*Information provided*:
********
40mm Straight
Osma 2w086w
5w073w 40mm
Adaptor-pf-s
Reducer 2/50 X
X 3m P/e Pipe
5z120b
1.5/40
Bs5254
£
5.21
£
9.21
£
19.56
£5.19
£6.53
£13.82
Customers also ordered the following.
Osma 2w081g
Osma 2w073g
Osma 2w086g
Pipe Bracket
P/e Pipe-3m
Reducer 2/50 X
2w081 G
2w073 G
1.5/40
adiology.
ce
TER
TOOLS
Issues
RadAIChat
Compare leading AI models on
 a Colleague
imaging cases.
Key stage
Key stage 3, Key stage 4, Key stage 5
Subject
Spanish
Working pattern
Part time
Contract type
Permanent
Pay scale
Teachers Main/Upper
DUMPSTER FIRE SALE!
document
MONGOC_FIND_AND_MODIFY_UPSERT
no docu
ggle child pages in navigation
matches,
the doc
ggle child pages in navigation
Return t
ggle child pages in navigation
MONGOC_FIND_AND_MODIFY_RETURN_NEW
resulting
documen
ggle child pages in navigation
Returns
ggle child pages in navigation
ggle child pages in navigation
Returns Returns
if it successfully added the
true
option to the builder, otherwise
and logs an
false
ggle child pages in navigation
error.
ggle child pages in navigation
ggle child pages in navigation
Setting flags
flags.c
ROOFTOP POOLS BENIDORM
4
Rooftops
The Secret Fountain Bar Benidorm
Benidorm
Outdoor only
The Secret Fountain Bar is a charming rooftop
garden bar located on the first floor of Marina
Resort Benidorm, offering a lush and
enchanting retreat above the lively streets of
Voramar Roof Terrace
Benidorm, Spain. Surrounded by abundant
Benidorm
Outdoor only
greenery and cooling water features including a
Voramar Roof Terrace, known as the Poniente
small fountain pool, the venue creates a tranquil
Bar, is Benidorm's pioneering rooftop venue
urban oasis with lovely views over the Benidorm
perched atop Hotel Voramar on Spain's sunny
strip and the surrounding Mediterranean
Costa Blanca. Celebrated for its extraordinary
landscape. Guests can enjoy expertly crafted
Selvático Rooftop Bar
********
*Exercise objective*:
Note every line of the records that holds the word "stage", and copy it.

*Answer section*:
Key stage
Key stage 3, Key stage 4, Key stage 5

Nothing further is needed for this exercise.